EDMUND BURKE
1729-1797
Burke was born in Dublin, probably on 1 January 1729. On graduating from Trinity College, Dublin, in 1748 he studied law at the Middle Temple in London. Seeking a literary career, he published A Vindication of Natural Society (1756), a satire on rationalist philosophy, and Origin of our Ideas of the Sublime and Beautiful (1757), a treatise on aesthetics. Burke was quickly taken up by Goldsmith, Sheridan, Reynolds and other worthies, and was a founder member of Samuel Johnson's Club. In 1758 he was invited to edit the first Annual Register and continued to do so for almost twenty years.
In 1761 Burke became private secretary to the chief secretary in Ireland, W. G. Hamilton. After a breach with Hamilton in 1765, he became private secretary to Lord Rockingham, who briefly headed a Whig administration at Westminster. He entered parliament in 1766 as MP for Wendover and later sat for Bristol - losing that seat for insisting that he was a representative of his constituents and not their delegate - and Malton.
Burke had a distinguished parliamentary career, raising the standard of debate and fostering the party system. He took the lead in impeaching Warren Hastings, the former governor-general of India, in 1787. Though he never held a major office of state, his views have influenced politicians for two centuries.
Burke was also an active pamphleteer. Thoughts on the Cause of the Present Discontents (1770) challenged George III's misuse of his powers; Burke then contributed to the debate on America in Conciliation with the Colonies (1775) and Letter to the Sheriffs of Bristol (1777). Having vainly urged a conciliatory approach in America, Burke argued that the government should not repeat its mistakes in Ireland. A Letter to a Peer of Ireland (1782) criticised the penal laws against Roman Catholics, and his Letter to Sir Hercules Langrishe (1792) called for Catholic emancipation.
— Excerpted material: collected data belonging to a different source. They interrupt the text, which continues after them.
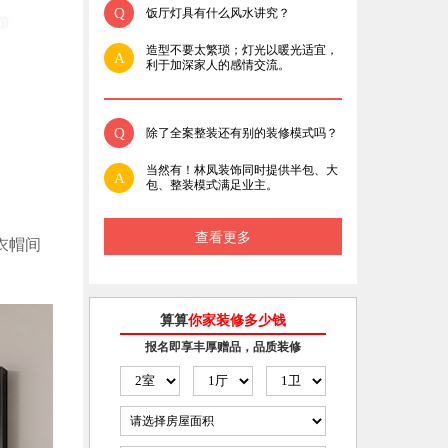
Q
饭厅灯具有什么风水讲究？
造型不要太繁琐；灯光以暖光适宜，
A
利于加深家人的感情交流。
Q
除了全案整装还有别的装修模式吗？
当然有！林凤装饰同时提供半包、大
A
包、整装模式满足业主。
查看更多
衣帽间
算算
你家装修多少钱
报名即享丰厚赠品，品质装修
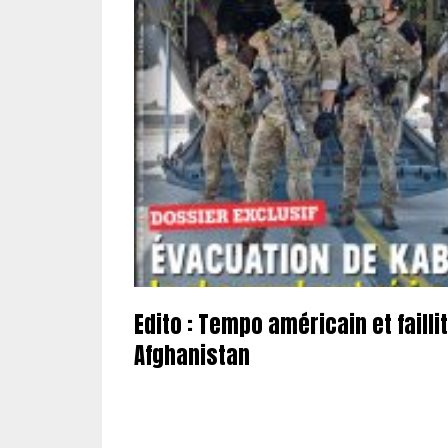
Edito : Tempo américain et failli
Afghanistan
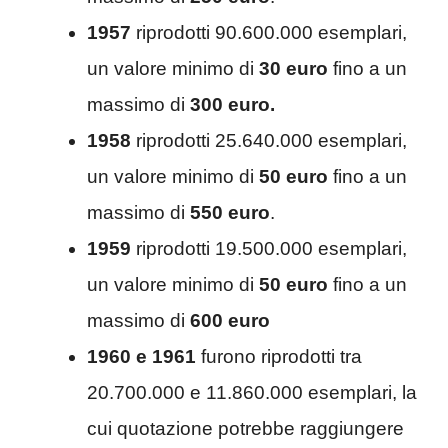
1957
riprodotti 90.600.000 esemplari,
un valore minimo di
30 euro
fino a un
massimo di
300 euro.
1958
riprodotti 25.640.000 esemplari,
un valore minimo di
50 euro
fino a un
massimo di
550 euro
.
1959
riprodotti 19.500.000 esemplari,
un valore minimo di
50 euro
fino a un
massimo di
600 euro
1960 e 1961
furono riprodotti tra
20.700.000 e 11.860.000 esemplari, la
cui quotazione potrebbe raggiungere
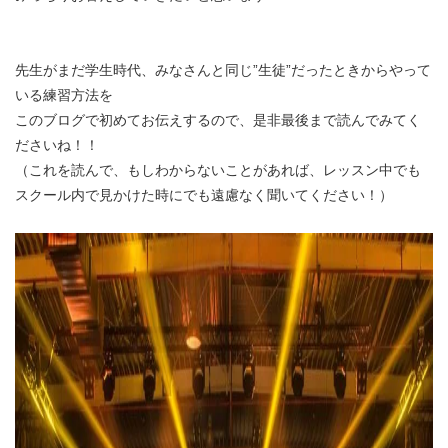
先生がまだ学生時代、みなさんと同じ”生徒”だったときからやって
いる練習方法を
このブログで初めてお伝えするので、是非最後まで読んでみてく
ださいね！！
（これを読んで、もしわからないことがあれば、レッスン中でも
スクール内で見かけた時にでも遠慮なく聞いてください！）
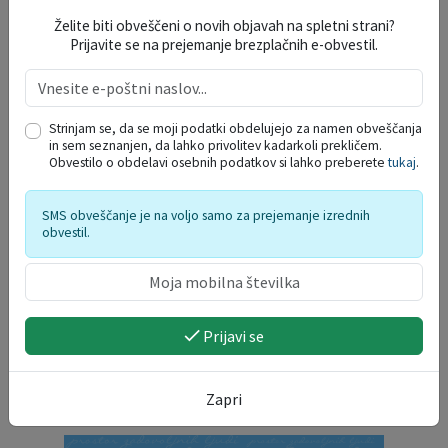
Želite biti obveščeni o novih objavah na spletni strani?
Prijavite se na prejemanje brezplačnih e-obvestil.
Strinjam se, da se moji podatki obdelujejo za namen obveščanja
in sem seznanjen, da lahko privolitev kadarkoli prekličem.
Obvestilo o obdelavi osebnih podatkov si lahko preberete
tukaj
.
SMS obveščanje je na voljo samo za prejemanje izrednih
obvestil.
Prijavi se
Zapri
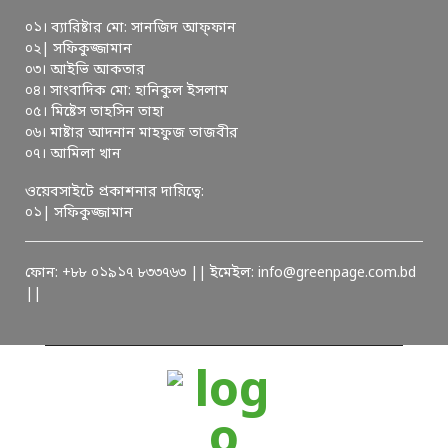
০১। ব্যারিষ্টার মো: সানজিদ আফ্ফান
০২| সফিকুজ্জামান
০৩। আইভি আকতার
০৪। সাংবাদিক মো: হানিকুল ইসলাম
০৫। মিষ্টেস তাহসিন তাহা
০৬। মাষ্টার আদনান মাহফুজ তাজবীর
০৭। আমিলা খান
ওয়েবসাইটে প্রকাশনার দায়িত্বে:
০১| সফিকুজ্জামান
ফোন: +৮৮ ০১৯১৭ ৮৩৩৭৬৩ || ইমেইল: info@greenpage.com.bd
||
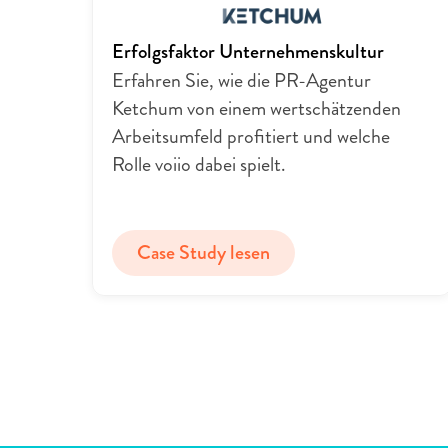
Erfolgsfaktor Unternehmenskultur
Erfahren Sie, wie die PR-Agentur 
Ketchum von einem wertschätzenden 
Arbeitsumfeld profitiert und welche 
Rolle voiio dabei spielt.
Case Study lesen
Burke's best-known work is Reflections on the Revolution in France (1790), in which he foresaw the dangers which events in France posed to the ordered liberty of England. His views led to a breach with Whig friends, such as Sheridan and Charles James Fox, and to Thomas Paine's famous reply, Rights of Man (1792). Burke retired from parliament in 1794 and died at Beaconsfield, in Buckinghamshire, on 9 July 1797.